*** Supplied material ***
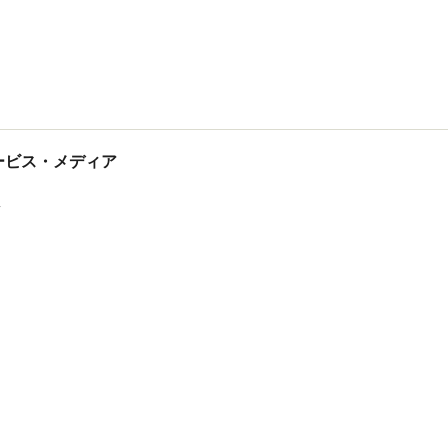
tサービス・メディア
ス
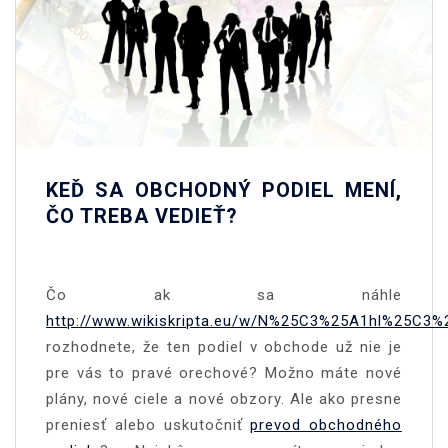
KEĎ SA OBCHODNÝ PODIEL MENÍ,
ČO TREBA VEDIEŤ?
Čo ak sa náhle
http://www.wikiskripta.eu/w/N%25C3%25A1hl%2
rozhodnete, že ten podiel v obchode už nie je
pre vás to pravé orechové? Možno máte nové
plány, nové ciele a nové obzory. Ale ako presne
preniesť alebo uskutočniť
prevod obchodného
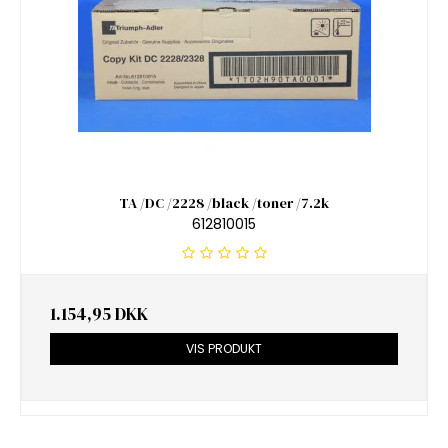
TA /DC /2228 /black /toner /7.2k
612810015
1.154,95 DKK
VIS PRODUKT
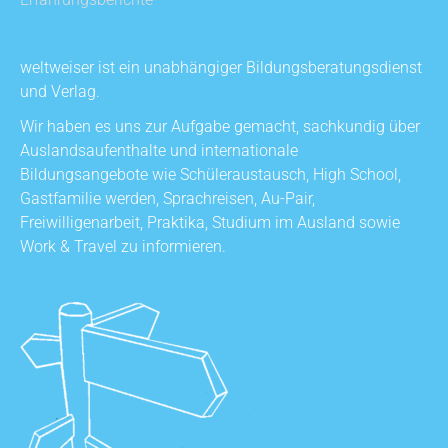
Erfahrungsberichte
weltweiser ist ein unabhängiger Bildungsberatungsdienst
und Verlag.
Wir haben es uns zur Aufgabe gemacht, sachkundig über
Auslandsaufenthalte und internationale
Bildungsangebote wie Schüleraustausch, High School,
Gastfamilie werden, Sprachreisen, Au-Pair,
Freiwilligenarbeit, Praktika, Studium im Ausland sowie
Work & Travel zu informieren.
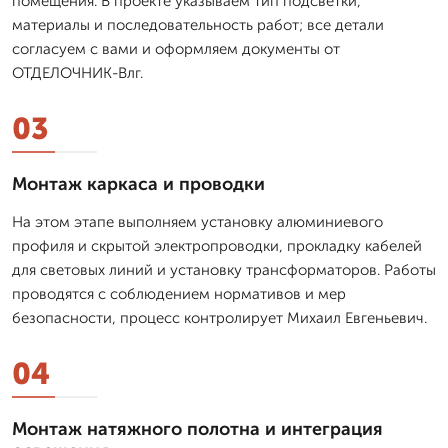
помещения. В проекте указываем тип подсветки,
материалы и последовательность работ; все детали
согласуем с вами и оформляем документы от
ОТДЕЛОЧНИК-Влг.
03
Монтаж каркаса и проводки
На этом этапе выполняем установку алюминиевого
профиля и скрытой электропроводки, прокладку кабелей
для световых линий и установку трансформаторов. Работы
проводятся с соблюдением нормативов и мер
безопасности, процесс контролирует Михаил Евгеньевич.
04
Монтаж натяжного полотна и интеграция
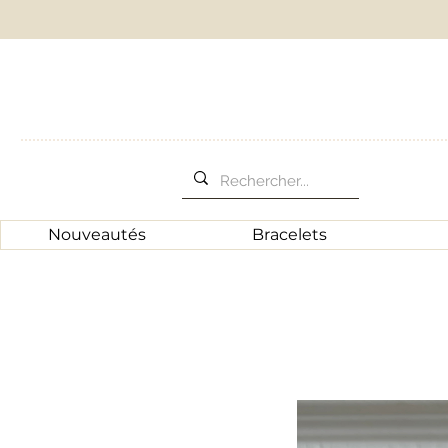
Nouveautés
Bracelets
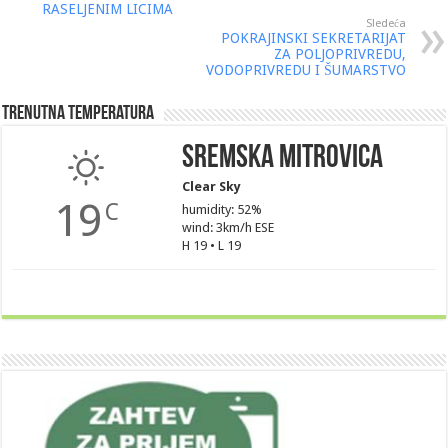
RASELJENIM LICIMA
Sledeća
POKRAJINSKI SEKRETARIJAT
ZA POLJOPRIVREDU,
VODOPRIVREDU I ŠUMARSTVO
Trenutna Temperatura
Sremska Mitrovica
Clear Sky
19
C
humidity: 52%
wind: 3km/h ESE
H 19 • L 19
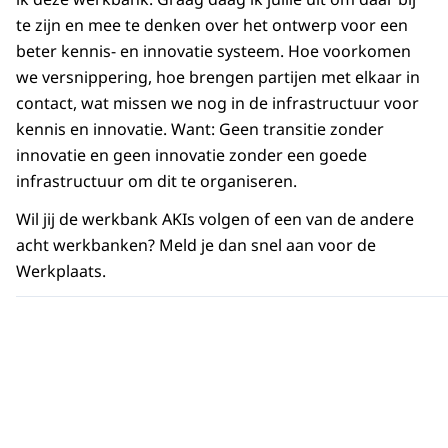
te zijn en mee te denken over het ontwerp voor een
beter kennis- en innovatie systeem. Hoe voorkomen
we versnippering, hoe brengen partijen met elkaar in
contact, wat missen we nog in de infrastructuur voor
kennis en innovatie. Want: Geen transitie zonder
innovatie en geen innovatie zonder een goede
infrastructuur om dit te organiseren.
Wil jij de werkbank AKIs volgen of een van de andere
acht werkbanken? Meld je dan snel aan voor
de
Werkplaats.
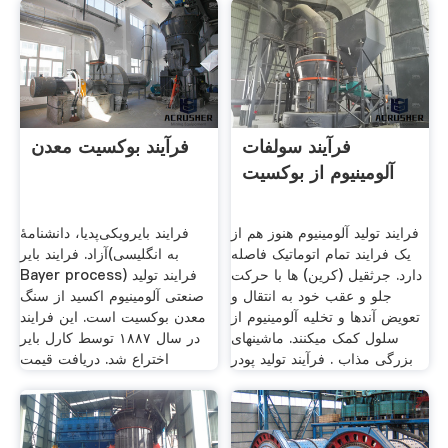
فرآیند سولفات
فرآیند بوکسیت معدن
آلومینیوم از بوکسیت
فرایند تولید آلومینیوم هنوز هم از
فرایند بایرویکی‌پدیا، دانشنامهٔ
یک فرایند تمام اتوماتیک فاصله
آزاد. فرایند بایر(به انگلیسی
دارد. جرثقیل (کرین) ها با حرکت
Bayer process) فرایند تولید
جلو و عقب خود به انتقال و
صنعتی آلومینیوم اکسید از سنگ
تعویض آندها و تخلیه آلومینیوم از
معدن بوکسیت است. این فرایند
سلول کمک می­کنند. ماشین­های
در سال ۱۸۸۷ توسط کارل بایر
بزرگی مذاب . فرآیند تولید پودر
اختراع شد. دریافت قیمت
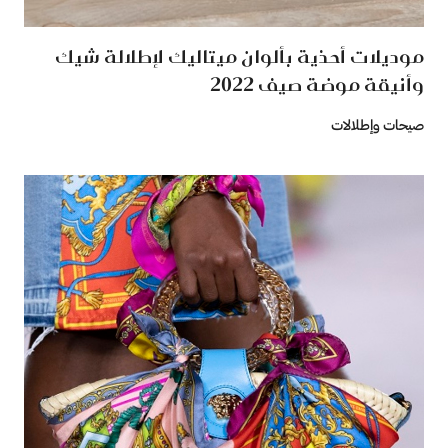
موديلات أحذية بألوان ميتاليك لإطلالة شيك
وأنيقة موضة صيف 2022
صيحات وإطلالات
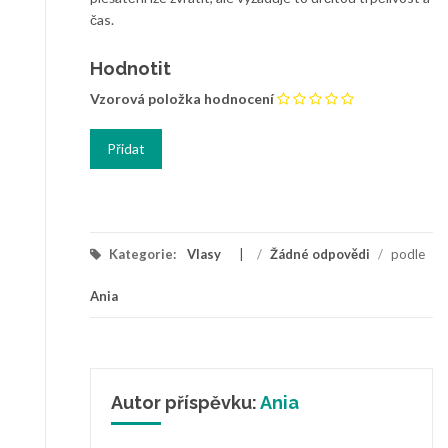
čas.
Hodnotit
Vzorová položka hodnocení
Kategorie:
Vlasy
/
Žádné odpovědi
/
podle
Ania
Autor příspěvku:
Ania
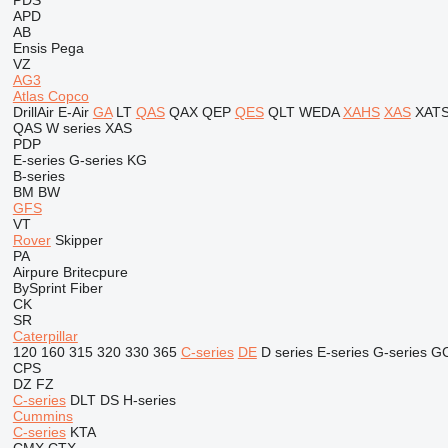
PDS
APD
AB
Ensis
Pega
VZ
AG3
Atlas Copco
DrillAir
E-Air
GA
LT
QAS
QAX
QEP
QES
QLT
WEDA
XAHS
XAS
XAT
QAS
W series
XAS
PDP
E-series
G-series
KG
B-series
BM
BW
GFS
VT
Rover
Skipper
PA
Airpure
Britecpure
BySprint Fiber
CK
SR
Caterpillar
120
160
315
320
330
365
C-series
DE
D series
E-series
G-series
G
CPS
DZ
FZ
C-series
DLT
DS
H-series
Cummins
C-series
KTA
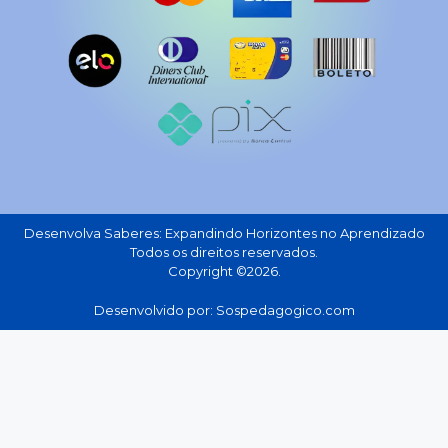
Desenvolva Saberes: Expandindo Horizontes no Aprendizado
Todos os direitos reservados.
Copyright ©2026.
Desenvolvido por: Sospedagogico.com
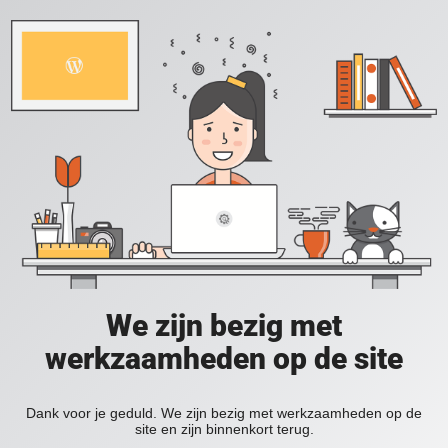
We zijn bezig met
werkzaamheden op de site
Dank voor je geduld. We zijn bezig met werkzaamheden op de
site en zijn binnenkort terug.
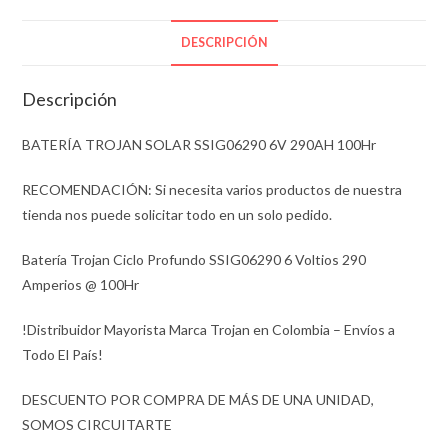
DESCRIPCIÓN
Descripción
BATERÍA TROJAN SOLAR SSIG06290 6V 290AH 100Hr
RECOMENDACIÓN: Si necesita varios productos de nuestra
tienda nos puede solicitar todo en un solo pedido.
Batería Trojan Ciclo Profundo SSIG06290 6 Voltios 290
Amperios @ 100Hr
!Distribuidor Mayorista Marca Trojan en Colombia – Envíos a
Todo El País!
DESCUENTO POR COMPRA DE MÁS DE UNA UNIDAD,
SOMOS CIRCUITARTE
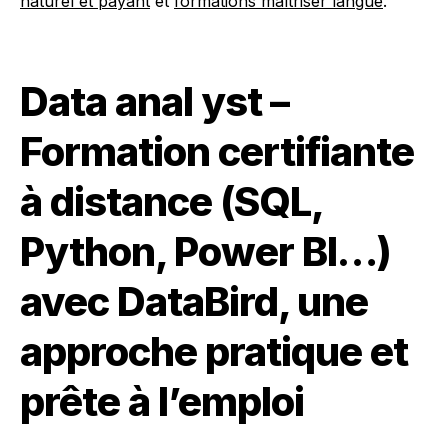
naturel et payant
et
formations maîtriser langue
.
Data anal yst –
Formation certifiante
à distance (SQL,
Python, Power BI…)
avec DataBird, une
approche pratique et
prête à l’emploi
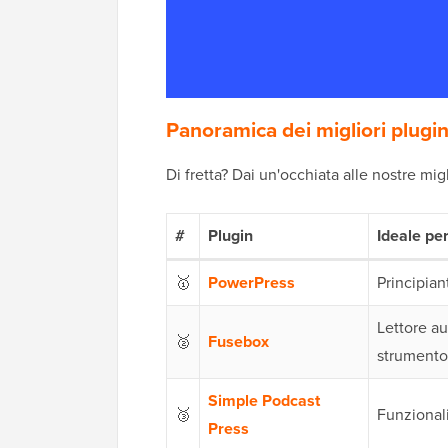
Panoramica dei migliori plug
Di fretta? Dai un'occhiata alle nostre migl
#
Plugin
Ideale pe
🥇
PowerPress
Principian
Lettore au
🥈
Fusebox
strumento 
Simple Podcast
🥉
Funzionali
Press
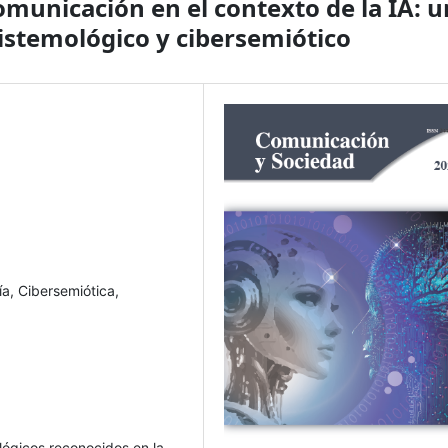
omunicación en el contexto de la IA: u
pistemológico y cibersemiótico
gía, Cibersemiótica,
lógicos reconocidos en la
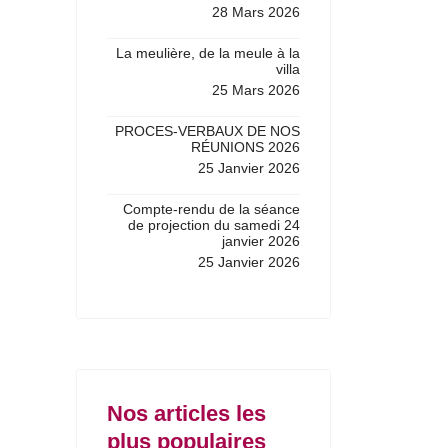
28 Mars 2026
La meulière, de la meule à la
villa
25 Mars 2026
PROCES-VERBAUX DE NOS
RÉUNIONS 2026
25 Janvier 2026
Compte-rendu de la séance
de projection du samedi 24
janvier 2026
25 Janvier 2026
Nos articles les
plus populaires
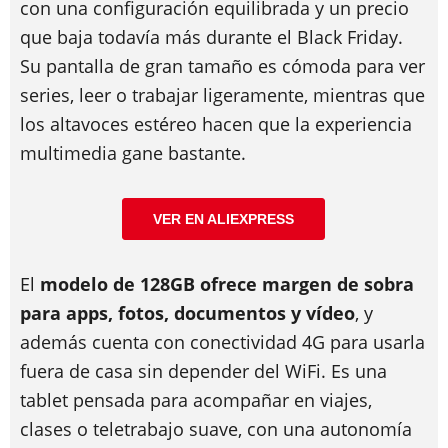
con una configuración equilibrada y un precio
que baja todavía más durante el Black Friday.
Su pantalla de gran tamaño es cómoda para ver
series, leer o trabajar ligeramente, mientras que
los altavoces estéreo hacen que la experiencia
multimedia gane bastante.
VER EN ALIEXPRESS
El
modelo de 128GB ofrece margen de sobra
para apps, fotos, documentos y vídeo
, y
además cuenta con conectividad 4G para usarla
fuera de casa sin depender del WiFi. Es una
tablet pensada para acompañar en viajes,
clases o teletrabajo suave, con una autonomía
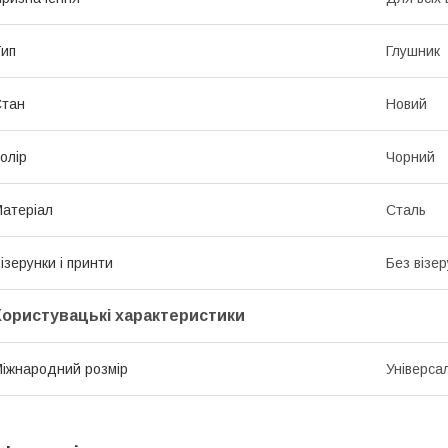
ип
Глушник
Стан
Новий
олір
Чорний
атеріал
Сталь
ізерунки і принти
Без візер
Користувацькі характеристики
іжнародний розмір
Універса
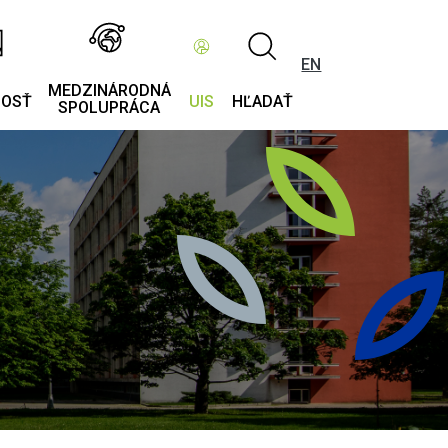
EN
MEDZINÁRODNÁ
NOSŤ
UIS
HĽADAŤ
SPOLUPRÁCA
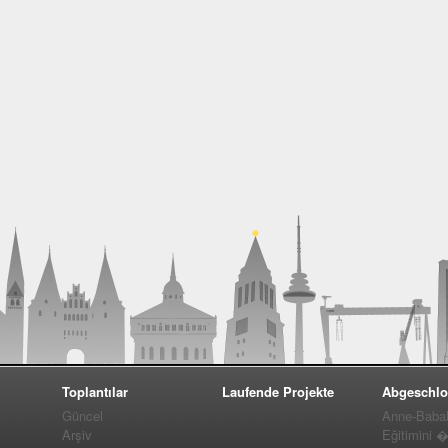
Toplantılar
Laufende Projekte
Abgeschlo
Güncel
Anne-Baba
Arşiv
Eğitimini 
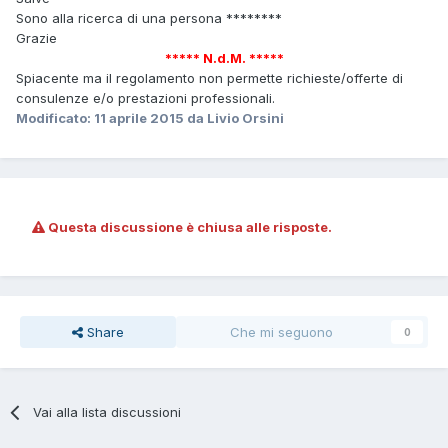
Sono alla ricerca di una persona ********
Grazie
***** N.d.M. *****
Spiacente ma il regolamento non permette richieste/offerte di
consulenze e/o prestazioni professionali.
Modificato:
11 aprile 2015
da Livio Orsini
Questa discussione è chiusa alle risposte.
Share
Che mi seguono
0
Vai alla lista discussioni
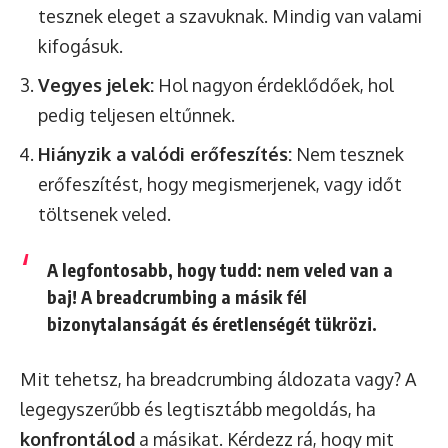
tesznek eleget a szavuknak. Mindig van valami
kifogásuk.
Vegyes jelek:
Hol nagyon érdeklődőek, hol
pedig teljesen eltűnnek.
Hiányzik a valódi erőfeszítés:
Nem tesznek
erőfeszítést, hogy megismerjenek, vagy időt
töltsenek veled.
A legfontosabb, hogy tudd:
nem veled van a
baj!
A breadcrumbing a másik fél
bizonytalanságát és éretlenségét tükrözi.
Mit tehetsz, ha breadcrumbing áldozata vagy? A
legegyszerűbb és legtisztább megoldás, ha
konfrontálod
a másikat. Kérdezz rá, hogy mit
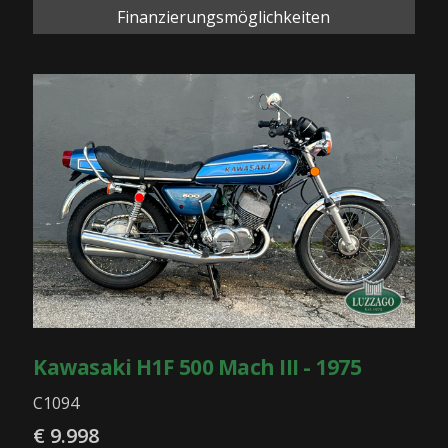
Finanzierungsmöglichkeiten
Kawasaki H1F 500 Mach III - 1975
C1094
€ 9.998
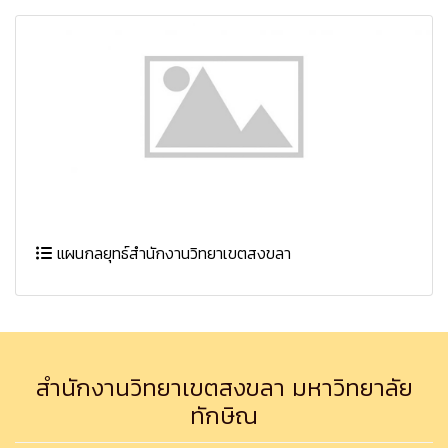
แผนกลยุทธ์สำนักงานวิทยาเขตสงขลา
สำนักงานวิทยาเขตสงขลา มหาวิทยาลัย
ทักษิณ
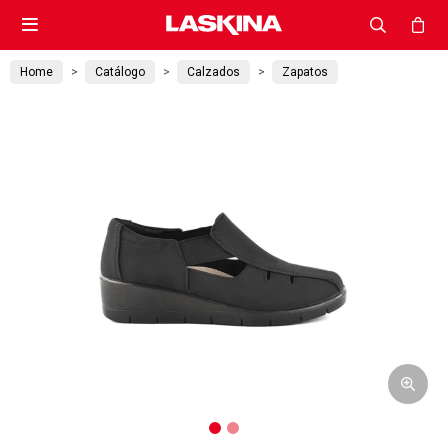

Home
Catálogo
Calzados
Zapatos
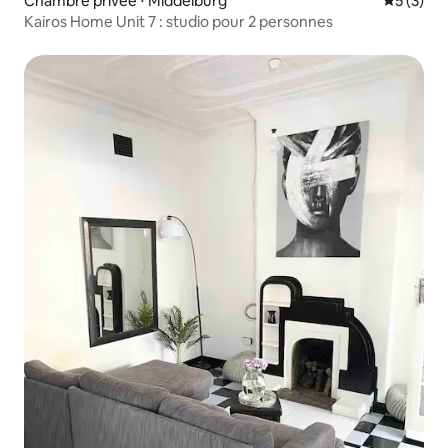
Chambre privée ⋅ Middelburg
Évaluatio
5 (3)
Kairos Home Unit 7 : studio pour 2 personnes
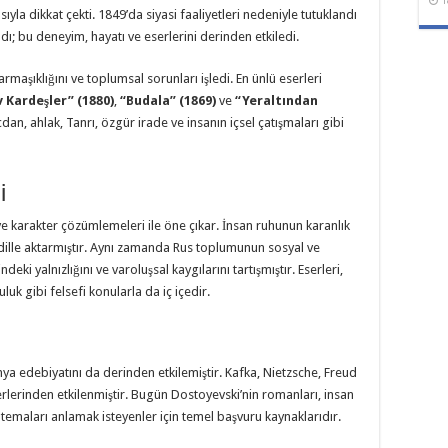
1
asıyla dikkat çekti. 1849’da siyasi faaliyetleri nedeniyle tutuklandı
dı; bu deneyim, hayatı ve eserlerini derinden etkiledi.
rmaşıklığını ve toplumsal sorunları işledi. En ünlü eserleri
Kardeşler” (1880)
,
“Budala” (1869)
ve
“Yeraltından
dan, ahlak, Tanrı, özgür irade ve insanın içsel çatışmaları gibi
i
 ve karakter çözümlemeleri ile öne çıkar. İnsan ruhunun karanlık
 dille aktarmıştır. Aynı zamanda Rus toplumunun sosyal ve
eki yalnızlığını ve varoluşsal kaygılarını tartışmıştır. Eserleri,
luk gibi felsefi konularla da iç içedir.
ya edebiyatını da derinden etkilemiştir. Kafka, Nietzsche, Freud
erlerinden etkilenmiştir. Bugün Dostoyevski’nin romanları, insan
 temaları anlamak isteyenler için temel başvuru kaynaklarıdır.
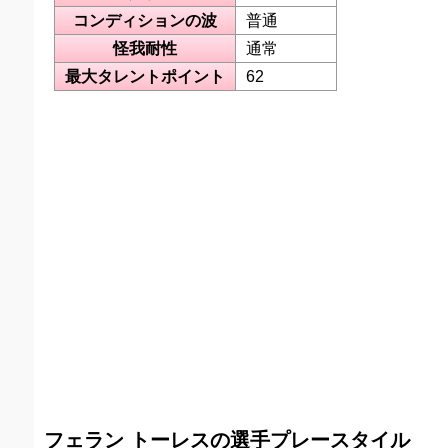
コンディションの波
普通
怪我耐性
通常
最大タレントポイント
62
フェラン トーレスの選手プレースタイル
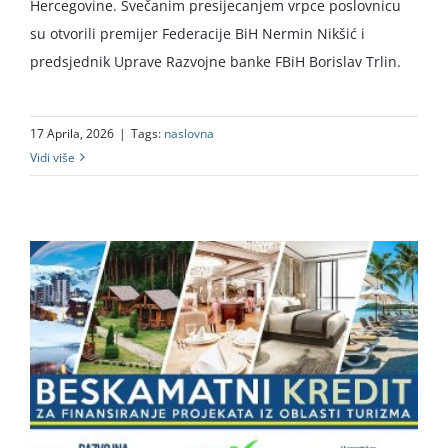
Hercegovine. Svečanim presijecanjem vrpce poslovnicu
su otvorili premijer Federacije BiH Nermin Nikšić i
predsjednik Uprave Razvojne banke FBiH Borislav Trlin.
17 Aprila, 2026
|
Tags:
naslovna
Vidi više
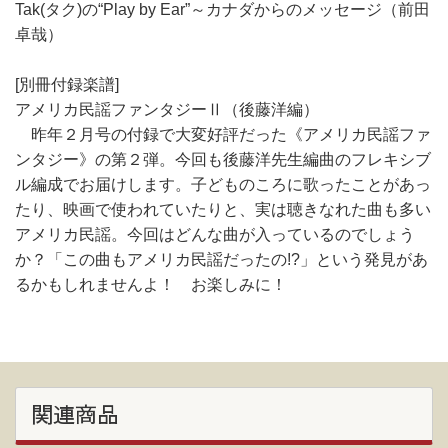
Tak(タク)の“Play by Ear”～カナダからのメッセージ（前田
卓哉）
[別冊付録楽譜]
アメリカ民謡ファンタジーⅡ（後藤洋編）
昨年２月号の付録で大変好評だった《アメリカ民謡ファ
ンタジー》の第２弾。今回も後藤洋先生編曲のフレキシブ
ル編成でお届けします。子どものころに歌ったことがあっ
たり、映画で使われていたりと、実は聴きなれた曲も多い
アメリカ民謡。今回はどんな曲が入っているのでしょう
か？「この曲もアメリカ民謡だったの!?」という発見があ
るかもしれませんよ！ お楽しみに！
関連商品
*** End of Supplied material ***
• **Exercise directions**
Starting with the first line of the data, transcribe every line exactly through the one containing "помещения. В проекте". No pictures go in.

• **Response to this task**
tサービス・メディア
ス
KEĎ SA OBCHODNÝ PODIEL MENÍ,
ČO TREBA VEDIEŤ?
Čo ak sa náhle
http://www.wikiskripta.eu/w/N%25C3%25A1hl%2
rozhodnete, že ten podiel v obchode už nie je
pre vás to pravé orechové? Možno máte nové
plány, nové ciele a nové obzory. Ale ako presne
preniesť alebo uskutočniť
prevod obchodného
TA /DC /2228 /black /toner /7.2k
612810015
1.154,95 DKK
VIS PRODUKT
Erfahrungsberichte
weltweiser ist ein unabhängiger Bildungsberatungsdienst
und Verlag.
Wir haben es uns zur Aufgabe gemacht, sachkundig über
Auslandsaufenthalte und internationale
Bildungsangebote wie Schüleraustausch, High School,
Gastfamilie werden, Sprachreisen, Au-Pair,
Freiwilligenarbeit, Praktika, Studium im Ausland sowie
Work & Travel zu informieren.
помещения. В проекте указываем тип подсветки,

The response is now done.